Like it or not, one of the biggest problems with data is that humans tend to refer to the same item/ place in different ways. Humans can interpret minor differences. So, if I say Washington or Washington DC you will associate them together. However, a computer needs them to be (EXACTLY) the same.
You will get data that needs cleaning because you are typically asked questions about issues that are not strictly controlled in the IT system.
Cleaning data in Excel is a separate course and can involve almost anything. We have just highlighted some useful clean up methods to help but if your issue is more about getting the data in the correct format, look at our Data Clean up course.
Before we show you this though. One rule for cleaning up the data.

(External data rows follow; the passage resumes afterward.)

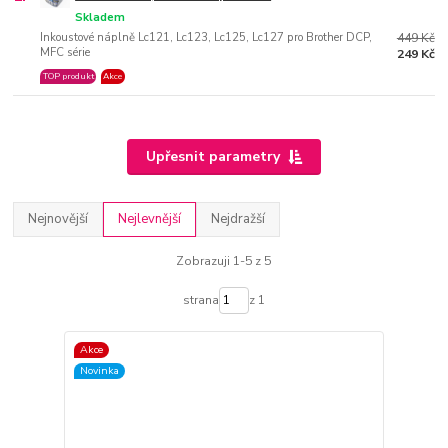
Skladem
Inkoustové náplně Lc121, Lc123, Lc125, Lc127 pro Brother DCP,
449 Kč
MFC série
249 Kč
TOP produkt
Akce
Upřesnit parametry
Nejnovější
Nejlevnější
Nejdražší
Zobrazuji 1-5 z 5
strana
z 1
Akce
Novinka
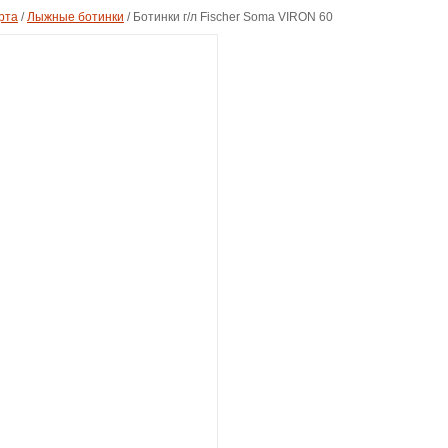
рта
/
Лыжные ботинки
/
Ботинки г/л Fischer Soma VIRON 60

ALWAYS WORK ON THE COPY OF THE DATA, NEVER THE ORIGINAL- YOU NEVER KNOW WHEN YOU NEED TO GO BACK TO THE ORIGINAL
You also need to decide what tools to use depending on how often you will need to create this report. If it is a once off exercise, then certain tools will be useful to quickly do it. But if you are going to get the same dirty data every month and redo all the steps then it might be worthwhile spending a bit more time and creating a template to do the cleanup for you.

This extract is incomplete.